* [Task description]: Search the data below for the string "rect". Extract every line that contains it.

* [Record set]:
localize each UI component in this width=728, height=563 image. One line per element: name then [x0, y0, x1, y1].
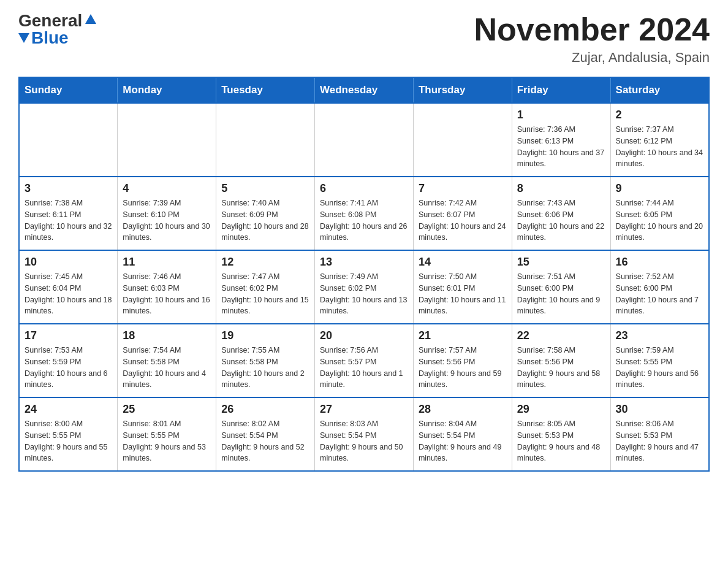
day-number: 16	[616, 256, 703, 269]
calendar-day-cell: 9Sunrise: 7:44 AM Sunset: 6:05 PM Daylig…	[610, 177, 709, 250]
day-number: 8	[517, 182, 605, 195]
title-block: November 2024 Zujar, Andalusia, Spain	[474, 12, 710, 66]
calendar-day-cell: 26Sunrise: 8:02 AM Sunset: 5:54 PM Dayli…	[216, 397, 315, 471]
calendar-day-cell: 14Sunrise: 7:50 AM Sunset: 6:01 PM Dayli…	[413, 250, 512, 324]
day-info: Sunrise: 7:47 AM Sunset: 6:02 PM Dayligh…	[221, 271, 309, 317]
logo-arrow2-icon	[18, 33, 29, 43]
calendar-header-row: SundayMondayTuesdayWednesdayThursdayFrid…	[19, 77, 709, 103]
day-number: 30	[616, 403, 703, 416]
day-info: Sunrise: 7:49 AM Sunset: 6:02 PM Dayligh…	[320, 271, 408, 317]
day-number: 21	[419, 329, 507, 342]
day-number: 10	[25, 256, 112, 269]
calendar-table: SundayMondayTuesdayWednesdayThursdayFrid…	[18, 77, 710, 472]
day-number: 20	[320, 329, 408, 342]
day-info: Sunrise: 8:03 AM Sunset: 5:54 PM Dayligh…	[320, 418, 408, 464]
calendar-empty-cell	[19, 103, 118, 177]
day-info: Sunrise: 7:38 AM Sunset: 6:11 PM Dayligh…	[25, 197, 112, 243]
day-of-week-header: Thursday	[413, 77, 512, 103]
calendar-empty-cell	[118, 103, 216, 177]
day-info: Sunrise: 7:51 AM Sunset: 6:00 PM Dayligh…	[517, 271, 605, 317]
day-number: 19	[221, 329, 309, 342]
location-text: Zujar, Andalusia, Spain	[474, 50, 710, 66]
day-info: Sunrise: 8:01 AM Sunset: 5:55 PM Dayligh…	[123, 418, 211, 464]
day-number: 1	[517, 109, 605, 121]
calendar-day-cell: 5Sunrise: 7:40 AM Sunset: 6:09 PM Daylig…	[216, 177, 315, 250]
calendar-day-cell: 30Sunrise: 8:06 AM Sunset: 5:53 PM Dayli…	[610, 397, 709, 471]
day-of-week-header: Tuesday	[216, 77, 315, 103]
day-info: Sunrise: 7:45 AM Sunset: 6:04 PM Dayligh…	[25, 271, 112, 317]
day-info: Sunrise: 7:50 AM Sunset: 6:01 PM Dayligh…	[419, 271, 507, 317]
calendar-day-cell: 1Sunrise: 7:36 AM Sunset: 6:13 PM Daylig…	[512, 103, 610, 177]
calendar-day-cell: 29Sunrise: 8:05 AM Sunset: 5:53 PM Dayli…	[512, 397, 610, 471]
day-info: Sunrise: 7:56 AM Sunset: 5:57 PM Dayligh…	[320, 345, 408, 391]
day-info: Sunrise: 7:58 AM Sunset: 5:56 PM Dayligh…	[517, 345, 605, 391]
day-info: Sunrise: 8:02 AM Sunset: 5:54 PM Dayligh…	[221, 418, 309, 464]
calendar-day-cell: 28Sunrise: 8:04 AM Sunset: 5:54 PM Dayli…	[413, 397, 512, 471]
day-info: Sunrise: 8:05 AM Sunset: 5:53 PM Dayligh…	[517, 418, 605, 464]
day-number: 28	[419, 403, 507, 416]
calendar-week-row: 10Sunrise: 7:45 AM Sunset: 6:04 PM Dayli…	[19, 250, 709, 324]
calendar-empty-cell	[315, 103, 414, 177]
day-info: Sunrise: 7:43 AM Sunset: 6:06 PM Dayligh…	[517, 197, 605, 243]
day-number: 2	[616, 109, 703, 121]
calendar-day-cell: 27Sunrise: 8:03 AM Sunset: 5:54 PM Dayli…	[315, 397, 414, 471]
day-of-week-header: Wednesday	[315, 77, 414, 103]
calendar-day-cell: 20Sunrise: 7:56 AM Sunset: 5:57 PM Dayli…	[315, 324, 414, 397]
calendar-day-cell: 23Sunrise: 7:59 AM Sunset: 5:55 PM Dayli…	[610, 324, 709, 397]
calendar-day-cell: 12Sunrise: 7:47 AM Sunset: 6:02 PM Dayli…	[216, 250, 315, 324]
calendar-day-cell: 22Sunrise: 7:58 AM Sunset: 5:56 PM Dayli…	[512, 324, 610, 397]
calendar-day-cell: 15Sunrise: 7:51 AM Sunset: 6:00 PM Dayli…	[512, 250, 610, 324]
day-info: Sunrise: 7:39 AM Sunset: 6:10 PM Dayligh…	[123, 197, 211, 243]
calendar-day-cell: 10Sunrise: 7:45 AM Sunset: 6:04 PM Dayli…	[19, 250, 118, 324]
day-info: Sunrise: 8:06 AM Sunset: 5:53 PM Dayligh…	[616, 418, 703, 464]
day-number: 25	[123, 403, 211, 416]
logo-general-text: General	[18, 12, 82, 29]
day-info: Sunrise: 7:36 AM Sunset: 6:13 PM Dayligh…	[517, 124, 605, 170]
day-number: 29	[517, 403, 605, 416]
day-number: 3	[25, 182, 112, 195]
calendar-day-cell: 6Sunrise: 7:41 AM Sunset: 6:08 PM Daylig…	[315, 177, 414, 250]
day-number: 9	[616, 182, 703, 195]
day-of-week-header: Sunday	[19, 77, 118, 103]
calendar-day-cell: 3Sunrise: 7:38 AM Sunset: 6:11 PM Daylig…	[19, 177, 118, 250]
logo-arrow-icon	[85, 14, 96, 24]
day-number: 11	[123, 256, 211, 269]
calendar-day-cell: 11Sunrise: 7:46 AM Sunset: 6:03 PM Dayli…	[118, 250, 216, 324]
day-number: 18	[123, 329, 211, 342]
calendar-day-cell: 8Sunrise: 7:43 AM Sunset: 6:06 PM Daylig…	[512, 177, 610, 250]
day-number: 17	[25, 329, 112, 342]
day-info: Sunrise: 8:04 AM Sunset: 5:54 PM Dayligh…	[419, 418, 507, 464]
day-info: Sunrise: 8:00 AM Sunset: 5:55 PM Dayligh…	[25, 418, 112, 464]
calendar-day-cell: 17Sunrise: 7:53 AM Sunset: 5:59 PM Dayli…	[19, 324, 118, 397]
page-header: General Blue November 2024 Zujar, Andalu…	[18, 12, 710, 66]
day-info: Sunrise: 7:42 AM Sunset: 6:07 PM Dayligh…	[419, 197, 507, 243]
day-number: 15	[517, 256, 605, 269]
calendar-day-cell: 7Sunrise: 7:42 AM Sunset: 6:07 PM Daylig…	[413, 177, 512, 250]
calendar-day-cell: 13Sunrise: 7:49 AM Sunset: 6:02 PM Dayli…	[315, 250, 414, 324]
day-number: 5	[221, 182, 309, 195]
day-number: 4	[123, 182, 211, 195]
logo-blue-text: Blue	[31, 29, 69, 47]
day-info: Sunrise: 7:54 AM Sunset: 5:58 PM Dayligh…	[123, 345, 211, 391]
day-info: Sunrise: 7:40 AM Sunset: 6:09 PM Dayligh…	[221, 197, 309, 243]
day-info: Sunrise: 7:53 AM Sunset: 5:59 PM Dayligh…	[25, 345, 112, 391]
calendar-day-cell: 19Sunrise: 7:55 AM Sunset: 5:58 PM Dayli…	[216, 324, 315, 397]
day-number: 27	[320, 403, 408, 416]
calendar-day-cell: 2Sunrise: 7:37 AM Sunset: 6:12 PM Daylig…	[610, 103, 709, 177]
day-info: Sunrise: 7:41 AM Sunset: 6:08 PM Dayligh…	[320, 197, 408, 243]
day-of-week-header: Saturday	[610, 77, 709, 103]
day-number: 12	[221, 256, 309, 269]
day-number: 7	[419, 182, 507, 195]
day-number: 22	[517, 329, 605, 342]
day-number: 23	[616, 329, 703, 342]
calendar-week-row: 3Sunrise: 7:38 AM Sunset: 6:11 PM Daylig…	[19, 177, 709, 250]
day-number: 24	[25, 403, 112, 416]
day-of-week-header: Friday	[512, 77, 610, 103]
calendar-week-row: 24Sunrise: 8:00 AM Sunset: 5:55 PM Dayli…	[19, 397, 709, 471]
day-info: Sunrise: 7:46 AM Sunset: 6:03 PM Dayligh…	[123, 271, 211, 317]
calendar-day-cell: 18Sunrise: 7:54 AM Sunset: 5:58 PM Dayli…	[118, 324, 216, 397]
day-number: 26	[221, 403, 309, 416]
day-info: Sunrise: 7:44 AM Sunset: 6:05 PM Dayligh…	[616, 197, 703, 243]
day-number: 13	[320, 256, 408, 269]
logo: General Blue	[18, 12, 96, 47]
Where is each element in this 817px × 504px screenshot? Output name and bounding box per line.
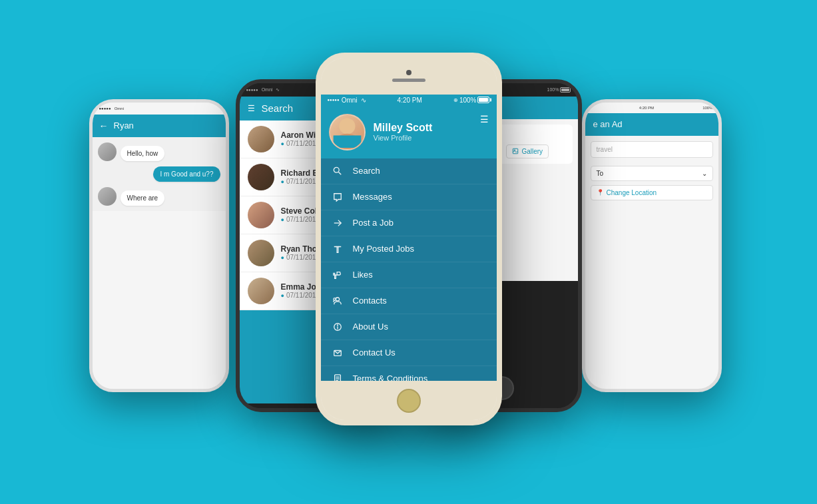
chat-bubble-me: I m Good and u??: [153, 166, 220, 182]
person-info-4: Ryan Tho. ● 07/11/2014: [281, 244, 320, 261]
phone-far-right: 4:20 PM 100% e an Ad travel To ⌄ 📍 Chang…: [582, 99, 722, 392]
post-job-icon: [332, 217, 344, 229]
person-info-3: Steve Col. ● 07/11/2014: [281, 206, 320, 223]
menu-item-terms[interactable]: Terms & Conditions: [321, 366, 497, 381]
contact-label: Contact Us: [353, 348, 396, 358]
menu-list: Search Messages: [321, 158, 497, 381]
chat-bubble-other: Hello, how: [121, 146, 165, 161]
posted-jobs-icon: [332, 243, 344, 255]
menu-item-search[interactable]: Search: [321, 158, 497, 184]
search-icon: [332, 165, 344, 177]
menu-close-icon[interactable]: ☰: [480, 114, 489, 125]
speaker: [392, 79, 425, 82]
post-header: e an Ad: [585, 113, 718, 136]
user-avatar[interactable]: [329, 114, 366, 150]
terms-icon: [332, 373, 344, 381]
chat-messages: Hello, how I m Good and u?? Where are: [93, 137, 226, 211]
person-avatar-5: [248, 278, 274, 304]
menu-item-likes[interactable]: Likes: [321, 262, 497, 288]
status-bar: ●●●●● Omni ∿ 4:20 PM ⊕ 100%: [321, 95, 497, 106]
svg-rect-13: [334, 374, 340, 380]
phones-container: ●●●●● Omni ← Ryan Hello, how I m Good an…: [43, 19, 775, 485]
svg-line-4: [338, 172, 341, 174]
phone-top: [321, 58, 497, 95]
post-job-label: Post a Job: [353, 218, 394, 228]
battery-indicator: ⊕ 100%: [453, 97, 490, 104]
home-button-center[interactable]: [397, 389, 421, 413]
post-title: e an Ad: [593, 119, 623, 129]
chat-avatar-2: [98, 187, 117, 206]
search-label: Search: [353, 166, 380, 176]
menu-item-contact[interactable]: Contact Us: [321, 340, 497, 366]
gallery-button[interactable]: Gallery: [506, 144, 549, 158]
hamburger-icon[interactable]: ☰: [248, 104, 255, 113]
battery-icon: [477, 97, 489, 103]
chat-header: ← Ryan: [93, 115, 226, 137]
menu-item-contacts[interactable]: Contacts: [321, 288, 497, 314]
user-info: Milley Scott View Profile: [374, 122, 433, 142]
chat-avatar: [98, 142, 117, 161]
person-avatar-4: [248, 240, 274, 266]
menu-item-post-job[interactable]: Post a Job: [321, 210, 497, 236]
messages-icon: [332, 191, 344, 203]
battery-fill: [479, 98, 488, 102]
camera-icon: [406, 70, 411, 75]
search-title: Search: [262, 103, 294, 114]
menu-item-posted-jobs[interactable]: My Posted Jobs: [321, 236, 497, 262]
contacts-icon: [332, 295, 344, 307]
time: 4:20 PM: [398, 97, 422, 104]
terms-label: Terms & Conditions: [353, 374, 428, 381]
phone-center: ●●●●● Omni ∿ 4:20 PM ⊕ 100%: [316, 53, 502, 425]
person-info-2: Richard B. ● 07/11/2014: [281, 168, 321, 185]
messages-label: Messages: [353, 192, 392, 202]
post-content: travel To ⌄ 📍 Change Location: [585, 136, 718, 210]
chat-message-other-1: Hello, how: [98, 142, 220, 161]
likes-icon: [332, 269, 344, 281]
about-icon: [332, 321, 344, 333]
chat-bubble-other-2: Where are: [121, 190, 165, 206]
person-info-1: Aaron Wil ● 07/11/2014: [281, 130, 320, 147]
svg-point-0: [339, 118, 355, 134]
menu-header: Milley Scott View Profile ☰: [321, 106, 497, 158]
menu-item-about[interactable]: About Us: [321, 314, 497, 340]
svg-point-3: [334, 167, 339, 172]
travel-input[interactable]: travel: [591, 141, 713, 158]
svg-point-11: [337, 324, 338, 325]
about-label: About Us: [353, 322, 388, 332]
carrier: Omni: [342, 97, 358, 104]
phone-far-left: ●●●●● Omni ← Ryan Hello, how I m Good an…: [89, 99, 229, 392]
view-profile-link[interactable]: View Profile: [374, 134, 433, 142]
person-avatar-3: [248, 202, 274, 228]
posted-jobs-label: My Posted Jobs: [353, 244, 415, 254]
back-button[interactable]: ←: [99, 121, 109, 131]
svg-point-7: [336, 297, 339, 300]
menu-item-messages[interactable]: Messages: [321, 184, 497, 210]
svg-rect-2: [333, 135, 361, 148]
chat-message-me: I m Good and u??: [98, 166, 220, 182]
likes-label: Likes: [353, 270, 373, 280]
contacts-label: Contacts: [353, 296, 387, 306]
chat-message-other-2: Where are: [98, 187, 220, 206]
person-avatar-2: [248, 164, 274, 190]
chat-title: Ryan: [114, 121, 134, 130]
center-screen: ●●●●● Omni ∿ 4:20 PM ⊕ 100%: [321, 95, 497, 381]
user-name: Milley Scott: [374, 122, 433, 134]
contact-us-icon: [332, 347, 344, 359]
person-avatar-1: [248, 126, 274, 152]
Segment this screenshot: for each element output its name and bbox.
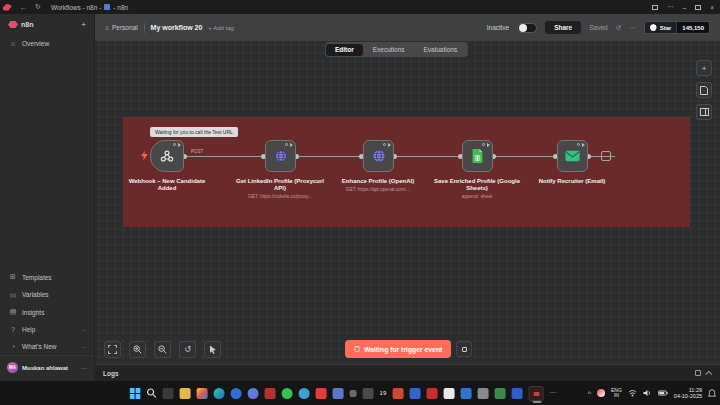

* [Answer to this problem]:
svg-rect-13: [334, 374, 340, 380]
svg-rect-2: [333, 135, 361, 148]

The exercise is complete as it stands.